• [Prompt]
Reproduce verbatim all of the data given below, but do not carry over the images.

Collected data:

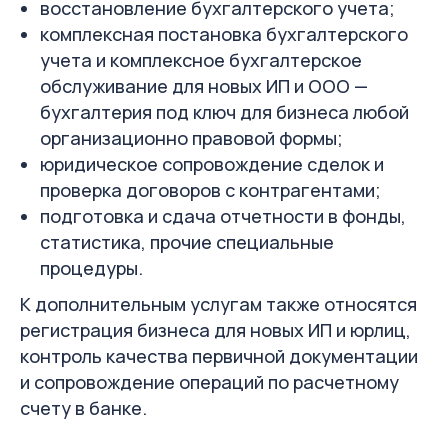
восстановление бухгалтерского учета;
комплексная постановка бухгалтерского
учета и комплексное бухгалтерское
обслуживание для новых ИП и ООО —
бухгалтерия под ключ для бизнеса любой
организационно правовой формы;
юридическое сопровождение сделок и
проверка договоров с контрагентами;
подготовка и сдача отчетности в фонды,
статистика, прочие специальные
процедуры.
К дополнительным услугам также относятся
регистрация бизнеса для новых ИП и юрлиц,
контроль качества первичной документации
и сопровождение операций по расчетному
счету в банке.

• [Written response]
восстановление бухгалтерского учета;
комплексная постановка бухгалтерского
учета и комплексное бухгалтерское
обслуживание для новых ИП и ООО —
бухгалтерия под ключ для бизнеса любой
организационно правовой формы;
юридическое сопровождение сделок и
проверка договоров с контрагентами;
подготовка и сдача отчетности в фонды,
статистика, прочие специальные
процедуры.
К дополнительным услугам также относятся
регистрация бизнеса для новых ИП и юрлиц,
контроль качества первичной документации
и сопровождение операций по расчетному
счету в банке.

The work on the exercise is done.